Kiss of Death - 10th chapter - Spade
NOTICE: Hellsing and it's characters DO NOT belong to me. This is just a fan-made story and I have no profit from writing this.
My body was teared to shreds, my heart was broken to pieces and my soul, my soul was burnt to ashes - that is how he left me that night and I still haven't healed from the pain he caused me. He, my God and the king of all vampires, Alucard. His name - oh, that beautiful yet devilish name - won't let me sleep, day or night - that doesn't matter and I am left wondering: have I really fallen in love with a monster, a new kind of a devil? Integra warned me so many times but I up until now ignored all her warnings. Has she been right from the beginning?

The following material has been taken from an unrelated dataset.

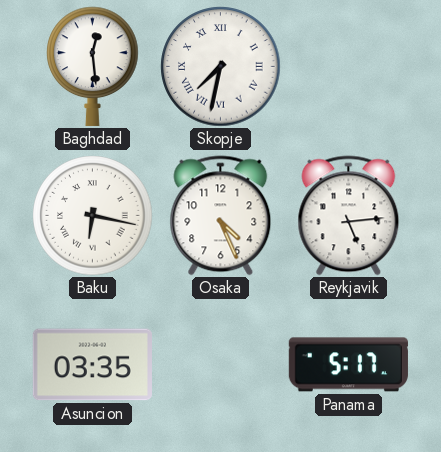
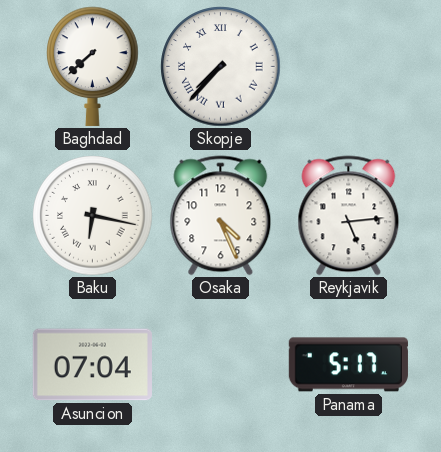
Baghdad: 12:29 -> 7:38
Skopje: 7:32 -> 7:37
Asuncion: 03:35 -> 07:04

No… Alucard can't be a monster - he's too loyal to be… I shouldn't be thinking such horrible things about him anyway - I am the fool here - I came to him not the other way around.

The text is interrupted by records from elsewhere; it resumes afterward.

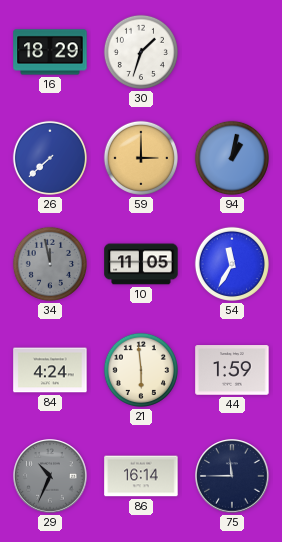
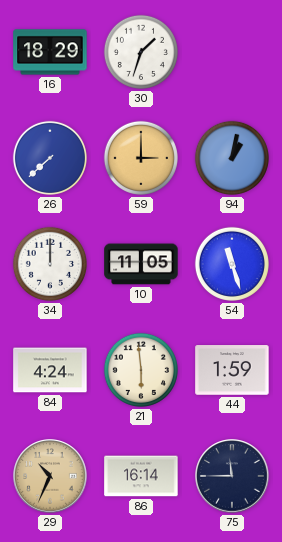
34: 11:58 -> 12:00
34 dial: grey -> white
54: 11:35 -> 11:27
29 dial: grey -> champagne
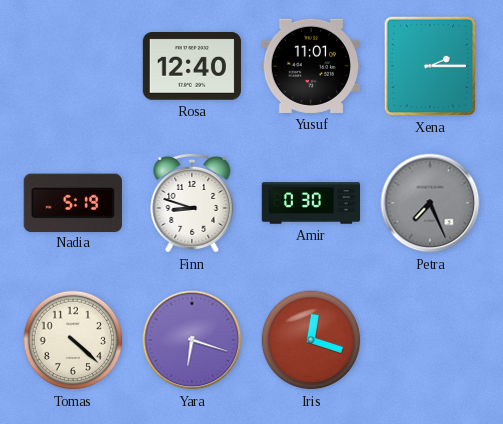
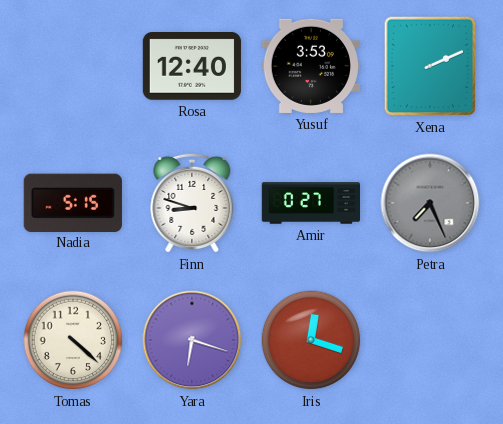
Yusuf: 11:01 -> 3:53
Xena: 2:15 -> 2:11
Nadia: 5:19 -> 5:15
Amir: 0:30 -> 0:27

And he even warned me himself, I still remember his words clearly - Do you know the price of loving a monster? What do you want in return? Because if it is love what you want then I must say that the closest thing to it is ripping your heart out of your chest and eating it.
I closed my eyes, those words now mean only pain to me. I am such a fool - why do I love him so much? Why can't I just turn away from him and forget about everything? Why am I staying by his side begging for more of what he gives me? I open my eyes, the blue of them staring at the white of the ceiling in my room. "His eyes have all the seeming of a demon's that is dreaming..." "Poe, right?" I turn my head to the side and there in all his glory he stood, he - the bittersweet nightmare, he - the Prince of Darkness, he - the Master of pain, "Alucard." I say the name of the undead lord in such a cold manner it shocks even myself. The vampire takes few steps closer to my bed and stops just out of my reach. "I wish you a good night," he looks into my eyes and even through his sunglasses I can see the blood-lust in his eyes, "my broken doll." He then takes his leave, leaving me confused. What? That's all? He didn't have to come if all he wanted was to tell me 'night'. Now I won't fall asleep for sure.
I grasped the pillow and hid my face with it but no, I wasn't planning to cry - I was getting sick of crying all the time, and always because of the same person - I screamed, I needed to get rid of the frustration and wrath. I wish I could get rid of these feeling I have for this creature of the night, too. Oh, Alucard - do you love to see me hurt? Have you came just to see your newest master-piece?
I was all alone, maddening. This room was turning into a grave and my bed was the coffin, so maddening. And Alucard... Alucard then will be the lover who visits his dead love every night - or so I wish. I can't stand it for much longer - so please, throw me away or beg me to stay but don't stay neutral.